Tastee Inn & Out was an old-school drive-in restaurant in Lincoln that started in 1948 (an actual historic landmark). It sold loose meat sandwiches and onion chips and had a menu that remained unchanged for half a century. I was quite sad when it closed in 2014, because it seemed like a one-of-a-kind place. I didn’t think I’d see another one.
And then while driving through Sioux City in October (on our trip to Sioux Falls) we saw another one. Yes! There was apparently a second Tastee Inn & Out that was nearly identical to the first. The loose meat sandwiches and onion chips (and dip) were just as I remembered, so on our way home from our trip to Sioux Falls, we stopped by and got ourselves some lunch. We ate it down at a park by the Missouri River, and it was like going back in time. Quite a treat to find this place I thought was gone forever was still around.
The Flying Weenie has had a place in my family’s heart for decades. We would see it every single time we visited Valley View Baptist Church on a Sunday, driving past its location on 8th Avenue on our way to Sunday services. Now I have to visit anytime I’m in town. Back in August, I dropped by before Shannon’s wedding (my cousin once removed), getting a giant half-pound Chicago style hot dog.
I’m not sure how many calories that was, but it was worth it.
Dinner at Grammy and Pop-Pop’s house is always a treat, and more than on of the meals we’ve had there could have made this top ten list (including the Thanksgiving Dinner in May and a Porch Party dinner menu made by Aaron). None of them will quite beat out the dinner Jack made for us on his birthday, however. It was a seafood feast, with cheddar bay biscuits and scallops, but the centerpiece were the lobster tails, grilled on the barbecue and drenched in butter — a sight to behold (and better than any restaurant).
There were many hard choices for the #1 slot this year, but nothing can beat Father’s Day Dinner. Rib-eye seared and fried by my wife Vivian along with shrimp and a loaded baked potato. Delicious doesn’t even come close. Number one, without a doubt!
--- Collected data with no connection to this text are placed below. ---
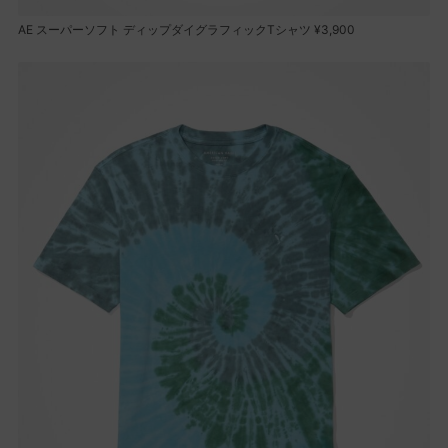
AE スーパーソフト ディップダイグラフィックTシャツ ¥3,900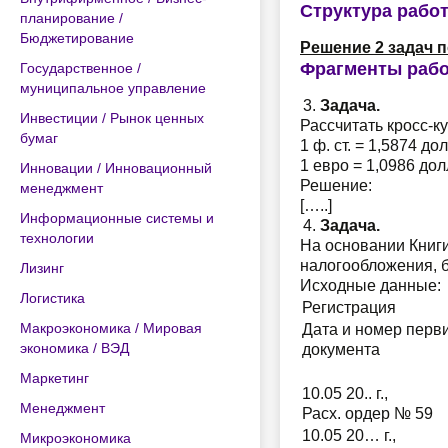
Структура рабо
планирование /
Бюджетирование
Решение 2 задач 
Фрагменты раб
Государственное /
муниципальное управление
Задача.
Инвестиции / Рынок ценных
Рассчитать кросс-кур
бумаг
1 ф. ст. = 1,5874 дол
1 евро = 1,0986 дол
Инновации / Инновационный
Решение:
менеджмент
[…..]
Информационные системы и
Задача.
технологии
На основании Книги
налогообложения, б
Лизинг
Исходные данные:
Логистика
Регистрация
Макроэкономика / Мировая
Дата и номер перви
экономика / ВЭД
документа
Маркетинг
10.05 20.. г.,
Менеджмент
Расх. ордер № 59
10.05 20… г.,
Микроэкономика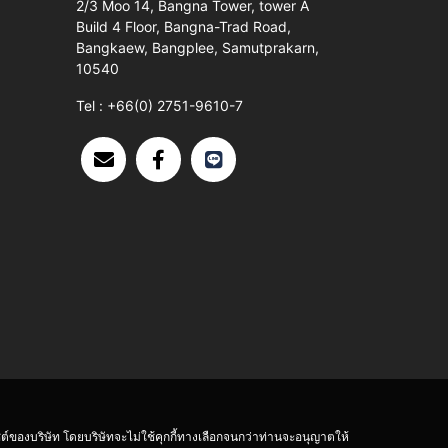
2/3 Moo 14, Bangna Tower, tower A
Build 4 Floor, Bangna-Trad Road,
Bangkaew, Bangplee, Samutprakarn,
10540
Tel :
+66(0) 2751-9610-7
ไซต์ของบริษัท โดยบริษัทจะไม่ใช้คุกกี้ทางเลือกจนกว่าท่านจะอนุญาตให้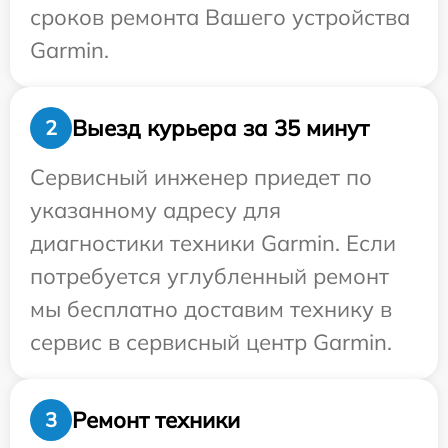
сроков ремонта Вашего устройства
Garmin.
Выезд курьера за 35 минут
2
Сервисный инженер приедет по
указанному адресу для
диагностики техники Garmin. Если
потребуется углубленный ремонт
мы бесплатно доставим технику в
сервис в сервисный центр Garmin.
Ремонт техники
3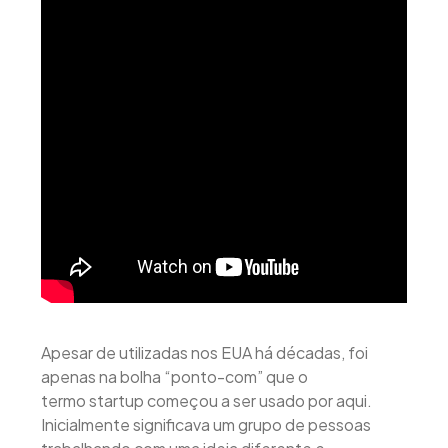
Apesar de utilizadas nos EUA há décadas, foi
apenas na bolha “ponto-com” que o
termo startup começou a ser usado por aqui.
Inicialmente significava um grupo de pessoas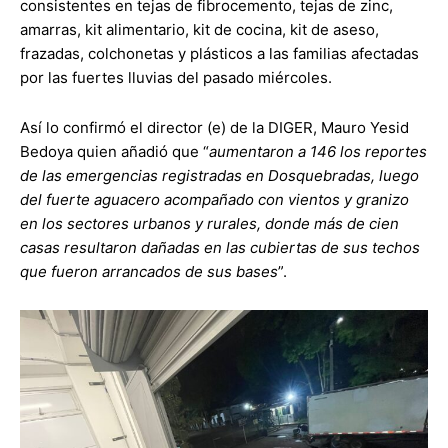
consistentes en tejas de fibrocemento, tejas de zinc,
amarras, kit alimentario, kit de cocina, kit de aseso,
frazadas, colchonetas y plásticos a las familias afectadas
por las fuertes lluvias del pasado miércoles.
Así lo confirmó el director (e) de la DIGER, Mauro Yesid
Bedoya quien añadió que “
aumentaron a 146 los reportes
de las emergencias registradas en Dosquebradas, luego
del fuerte aguacero acompañado con vientos y granizo
en los sectores urbanos y rurales, donde más de cien
casas resultaron dañadas en las cubiertas de sus techos
que fueron arrancados de sus bases
”.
Not included in my list (because it wasn’t a meal per se), but it’s absolutely worth mentioning. We took the kids down to Werner Park to watch a baseball game in early September. It was a particularly warm day, and with the sun beating down, the peanuts and cracker jacks just weren’t as appealing as some soft-serve vanilla ice cream. Somehow, this basic treat was all the more delicious when eaten from the stands on a hot, hot, day, and it was so good that I actually went back for seconds just to get the photos you see above. It was that good.